Nach "The Carrere Years (1979-1984)" sind nun "The EMI Years (1985-1988)" dran. Brachten SAXON unter Carrere ihre wohl besten Werke heraus, waren die drei Studioalben bei EMI eher umstritten. Auf "Innocence Is No Excuse", "Rock The Nations" und "Destiny" entfernten sich die Briten vom knackigen Heavy Metal und wandten sich mehr dem Hard Rock zu, der mitunter sogar leicht in Richtung Mainstream tendierte. Offenbar keimte bei SAXON zu der Zeit der Wunsch nach noch mehr Kommerzialität auf, und dieser Stilwechsel vergraulte auch viele alte Fans.
Aber waren die Alben deshalb alle komplett schlecht? Nein, keineswegs. SAXON bewahrten sich ihr Songwritinghändchen auch in dieser "softeren" Ausrichtung. Besonders "Innocence Is No Excuse" hat viele gute Stücke zu bieten, wie "Rockin' Again", "Back On The Streets" und "Rock 'n' Roll Gypsy" oder die schön epischen "Call Of The Wild" und "Broken Heroes". Die Edition deses Bundles kommt außerdem mit vier Bonus-Tracks: dem 12" Club Mix von "Back On The Streets", den beiden B-Side-Stücken "Live Fast Die Young" und "Krakatoa" sowie der Live-B-Side "The Medley".
Die mehr zum Hard Rock tendierende Linie wird auf "Rock The Nations" weitergeführt. Gute Songs finden sich auch hier wie der Titeltrack, das emotionalere "Waiting For The Night", "We Came Here To Rock" oder "Northern Lady". Aber es schleichen sich mit "You Ain't No Angel" und "Party 'Til You Puke" auch schwächere Stücke ein. Die Songwritingqualität war insgesamt nicht so hoch wie auf dem Vorgänger. Gleich fünf Bonus-Tracks finden sich auf "Rock The Nations", bestehend aus B-Sides, 7"-Single-Edits und Live Songs.
"Destiny" legt in Sachen kompositorischer Qualität gegenüber "Rock The Nations" wieder zu. "Ride Like The Wind", "Calm Before The Storm", "SOS" und "Red Alert" sind die Highlights des Albums, während wirkliche Ausfälle gleichzeitig ausbleiben.
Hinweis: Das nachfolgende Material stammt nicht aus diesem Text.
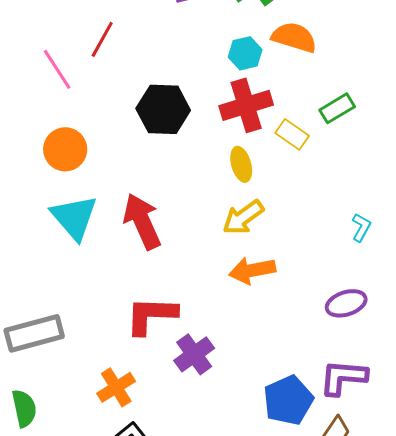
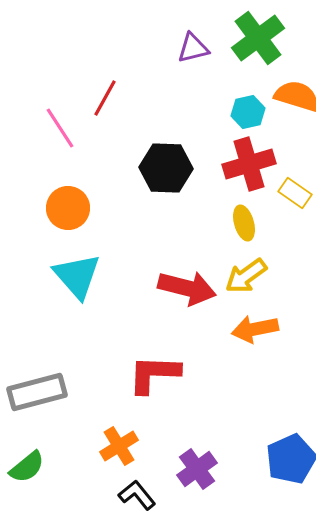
red arrow: (142, 221) -> (187, 288), moved, turned 128
purple cross: (194, 354) -> (197, 469), moved
green semicircle: (24, 408) -> (27, 467), turned 63

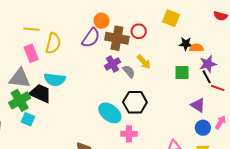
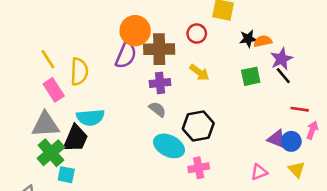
orange circle: (102, 21) -> (135, 31), size x1.5
yellow line: (31, 29) -> (48, 59), turned 63
red circle: (139, 31) -> (197, 34), moved
purple cross: (112, 64) -> (160, 83), turned 35
gray semicircle: (129, 72) -> (157, 109), moved
red line: (218, 88) -> (300, 109), moved
black trapezoid: (40, 93) -> (76, 138), turned 100
purple triangle: (198, 105) -> (277, 139), moved

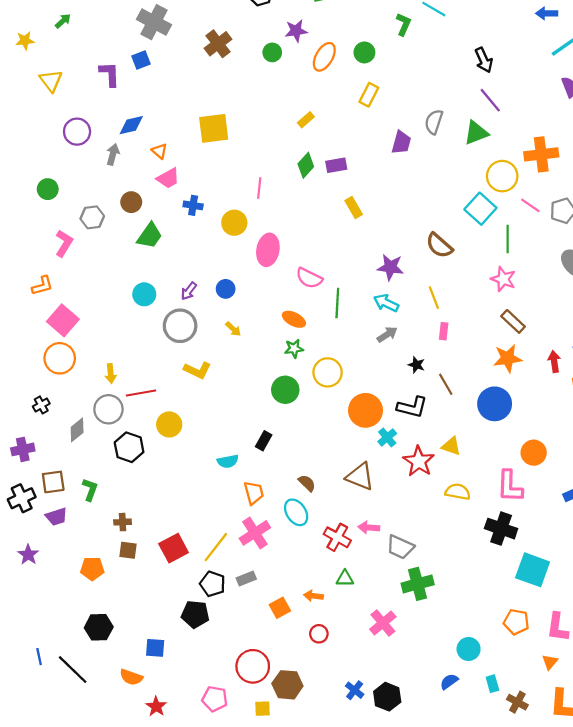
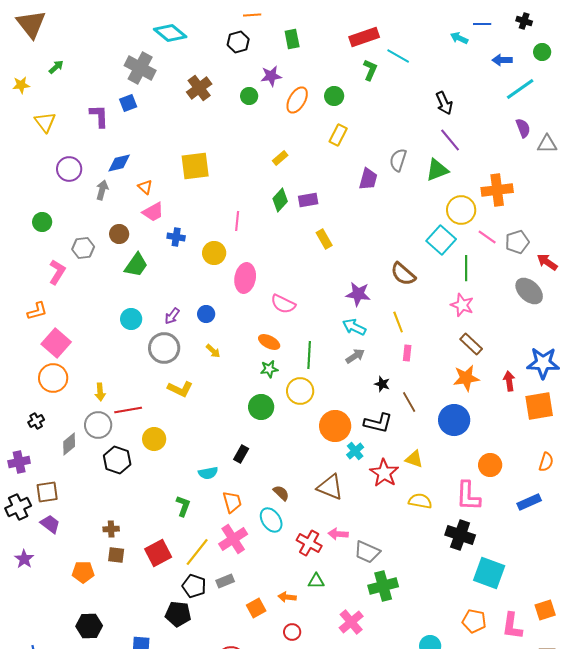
green line: (337, 303) -> (309, 355), moved
green L-shape: (90, 490) -> (183, 506), moved
purple trapezoid: (56, 517) -> (50, 524), turned -125

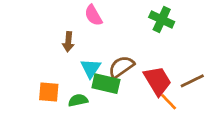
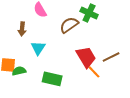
brown semicircle: (121, 67) -> (69, 25), moved
green rectangle: (106, 84) -> (52, 79), moved
green semicircle: (78, 100) -> (19, 71), moved

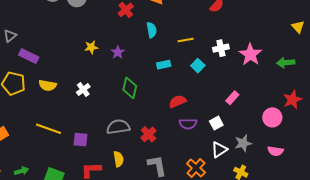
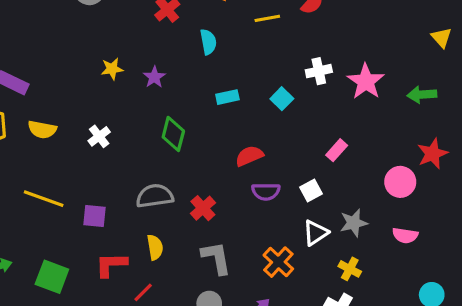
yellow line: (186, 40) -> (267, 18), moved

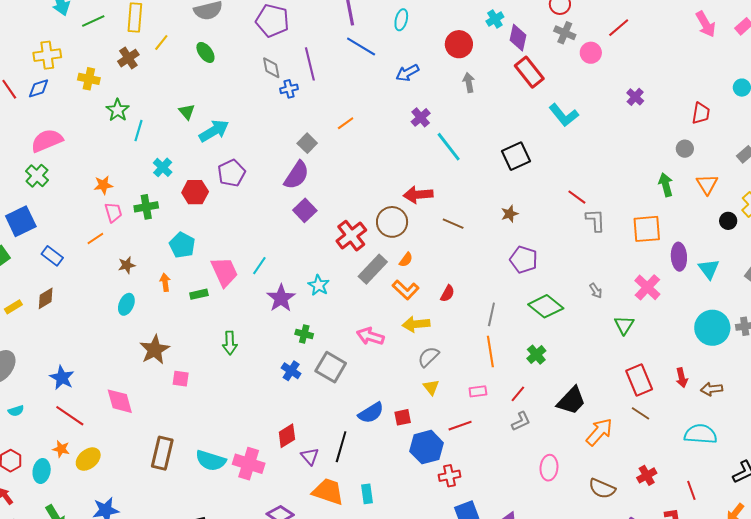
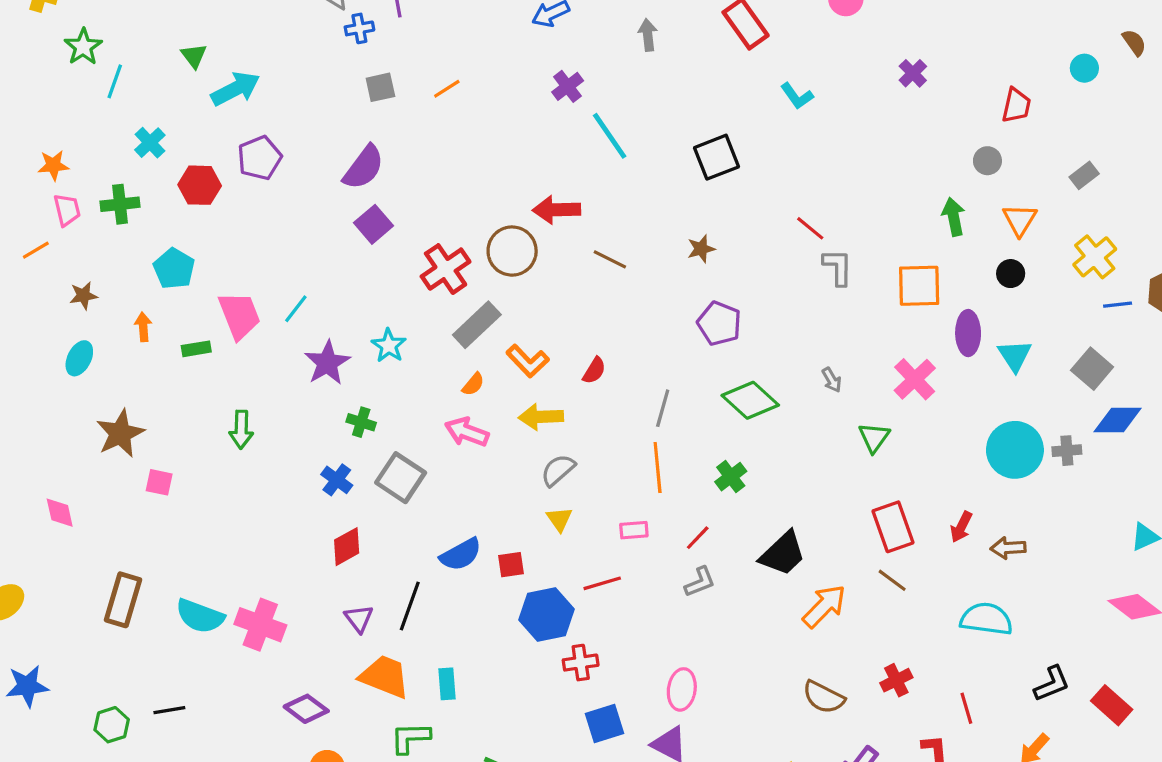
cyan L-shape: (564, 115) -> (797, 96), size x0.7
gray square: (307, 143) -> (380, 87), moved, turned 30
black circle: (728, 221) -> (1011, 274), moved
orange semicircle: (406, 260) -> (473, 384), moved
red arrow: (682, 378) -> (961, 527), turned 36
pink diamond: (120, 401) -> (60, 513), size x0.7
red diamond: (287, 436) -> (347, 547), moved
pink ellipse: (549, 468) -> (682, 689), moved

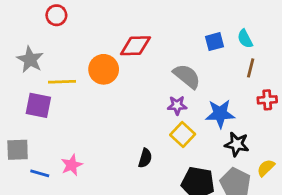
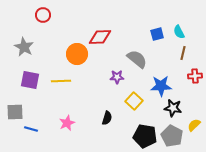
yellow line: (62, 82) -> (61, 81), moved
purple star: (177, 105) -> (117, 77), moved
pink star: (72, 165) -> (67, 123), moved

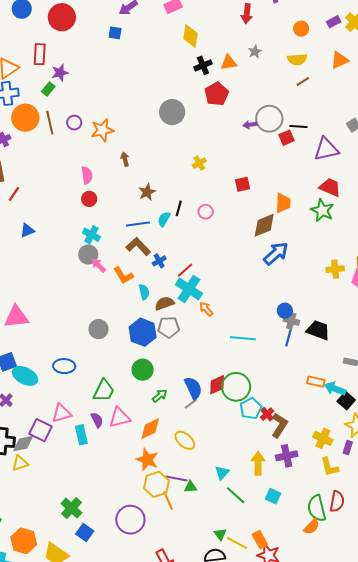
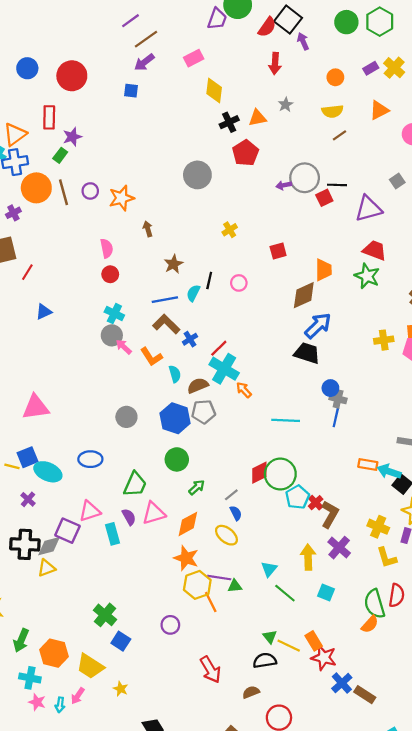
black trapezoid: (318, 330) -> (307, 353), moved
blue semicircle: (193, 388) -> (236, 513), moved, size x0.6
purple cross: (287, 456) -> (339, 548), turned -35
purple circle: (130, 520) -> (170, 625), size x0.6

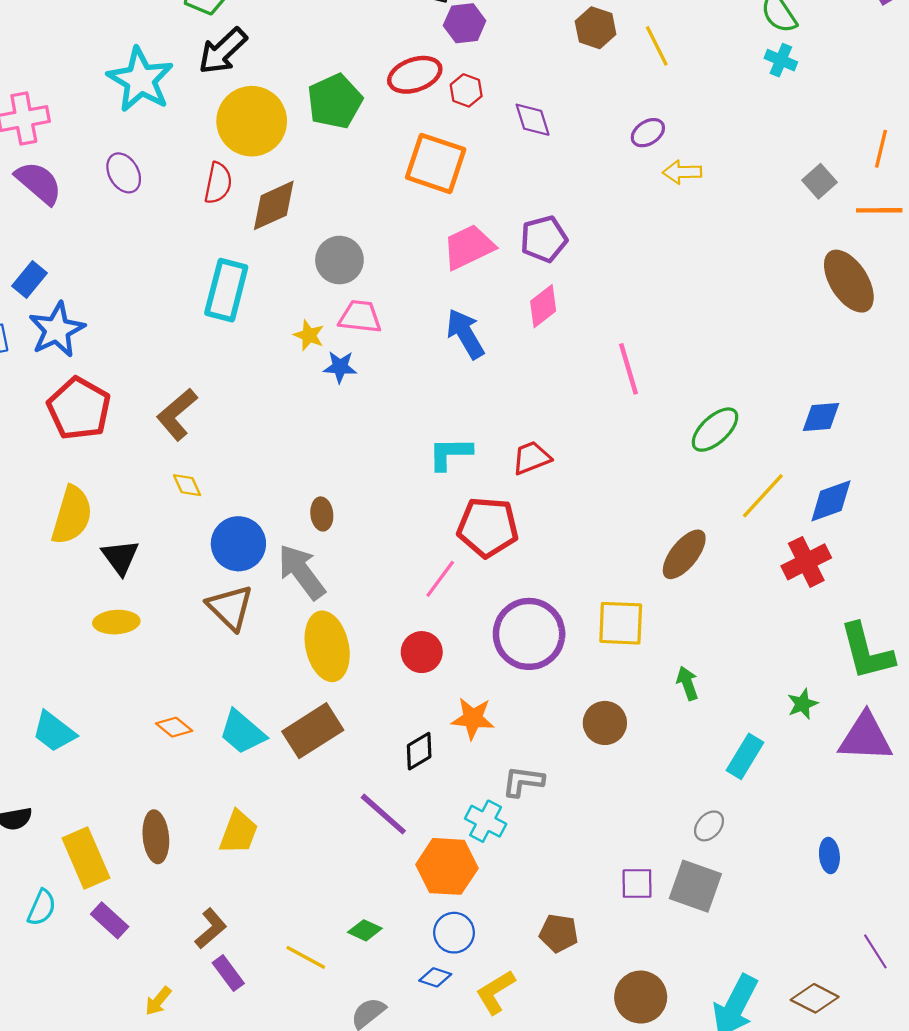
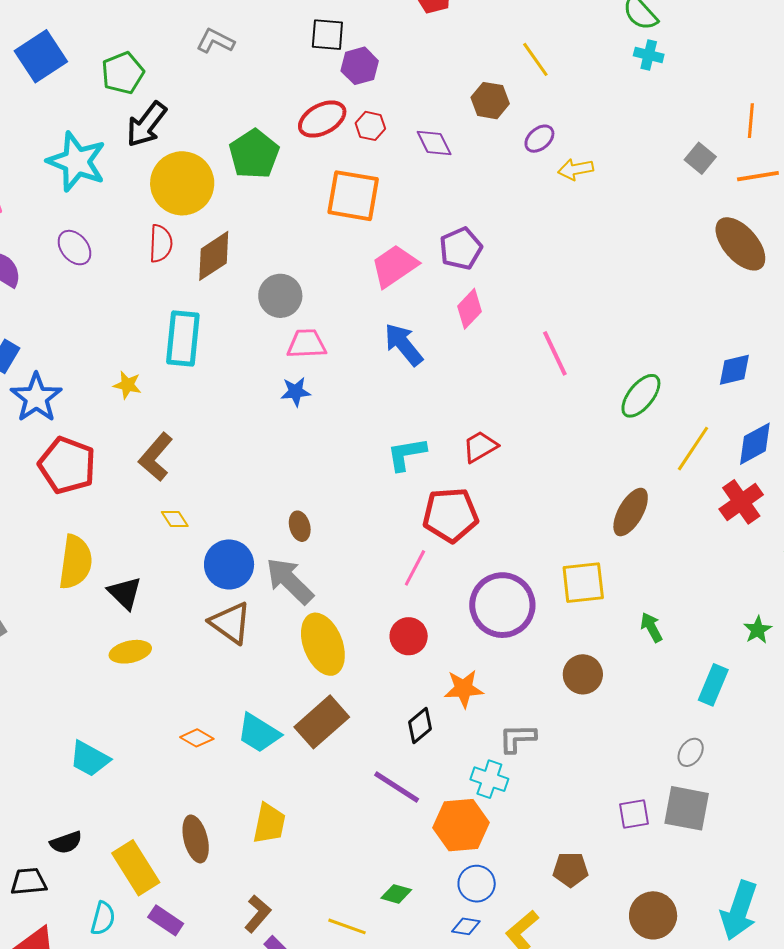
brown hexagon: (596, 28) -> (490, 101), moved
yellow star: (309, 335) -> (127, 385), moved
Zugegebenermaßen sind die Stücke teilweise noch softer ausgefallen, teilweise eher Arena-Rock, aber als gut kann man sie dennoch bezeichnen. Auch "Destiny" bekommt in diesem Bundle noch vier Bonus Tracks spendiert.
Im Grunde umrahmen bei diesen drei Studioalben zwei kompositorisch insgesamt schon gelungene Werke eines, das man als bodenständig bezeichnen kann. Wen die hardrockige Ausrichtung nicht stört, findet hier durchaus auch gutes Songmaterial vor.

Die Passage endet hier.